Laboratory, medical groups and laboratory directors send letter to FDA Commissioner stating that FDA must use notice-and-comment rulemaking, not guidance. The November 18 letter states that “the draft guidance documents conflict with existing regulations and would impose substantial new requirements on clinical laboratories, hospitals, physicians, and other healthcare providers without complying with notice-and-comment rulemaking as required under the Administrative Procedure Act” (APA). The letter was careful to preserve the legal argument that some of the signatories do not believe the agency has the statutory authority to regulate laboratories at all. “The FDA’s statutory authority to regulate laboratory developed testing services and the scope of the proposed guidance remains a matter of significant legal controversy, and while a number of the undersigned organizations do not waive their legal claim that the FDA lacks the statutory authority to regulate laboratory developed testing services, to the extent that it is established that the FDA does have such authority, all of the undersigned are unanimous that the overwhelming weight of legal authority dictates that the proposed new requirements outlined in the draft guidance must be issued through notice and comment rulemaking.”

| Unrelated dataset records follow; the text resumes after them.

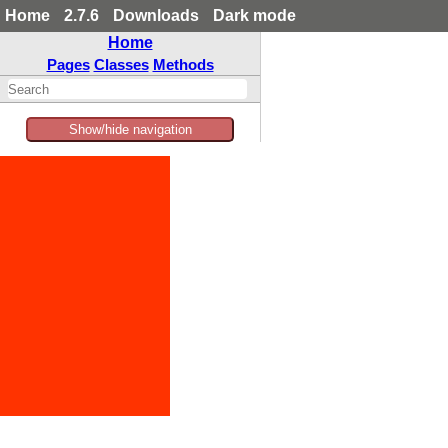
Home
2.7.6
Downloads
Dark mode
Home
Pages
Classes
Methods
Show/hide navigation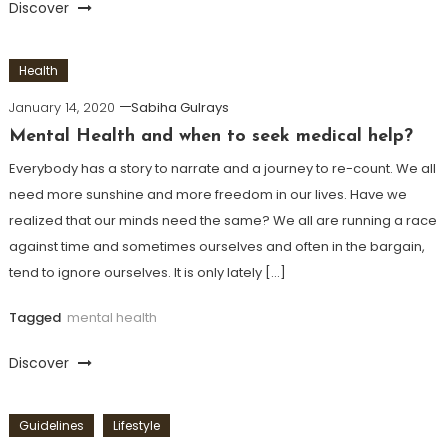
Discover
Health
January 14, 2020
Sabiha Gulrays
Mental Health and when to seek medical help?
Everybody has a story to narrate and a journey to re-count. We all
need more sunshine and more freedom in our lives. Have we
realized that our minds need the same? We all are running a race
against time and sometimes ourselves and often in the bargain,
tend to ignore ourselves. It is only lately […]
Tagged
mental health
Discover
Guidelines
Lifestyle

Signatories of the letter included, among others, the American Medical Association (AMA), ACLA, the American Hospital Association, the American Association for Clinical Chemistry, and some leading medical institutions.
The argument that any FDA effort to actively regulate LDTs must go through notice-and-comment rulemaking is one that has repeatedly been presented to, and rejected by, FDA. For instance, in 1992, HPM submitted a citizen petition that included the argument. The Washington Legal Foundation’s Sept. 2006 and ACLA June 2013 citizen petition also included the argument. FDA denied all of those citizen petitions.
ACLA announces that it has engaged prominent litigators to help oppose FDA effort. On November 18, ACLA announced that it had retained Paul D. Clement and Laurence H. Tribe, two distinguished constitutional and APA litigators, to help the organization oppose the framework. “ACLA’s decision to hire Messrs. Clement and Tribe, and their decision to take this case, should be seen as an indication of the strength of our conviction that the merits favor protecting patients, labs, and physicians from this unjustified regulatory action,” the press release states. Retaining these two litigators can be viewed as a shot across FDA’s bow.
Undoubtedly, there will be more developments as different groups seek to bolster their position on whether FDA should regulate LDTs, and if so, how.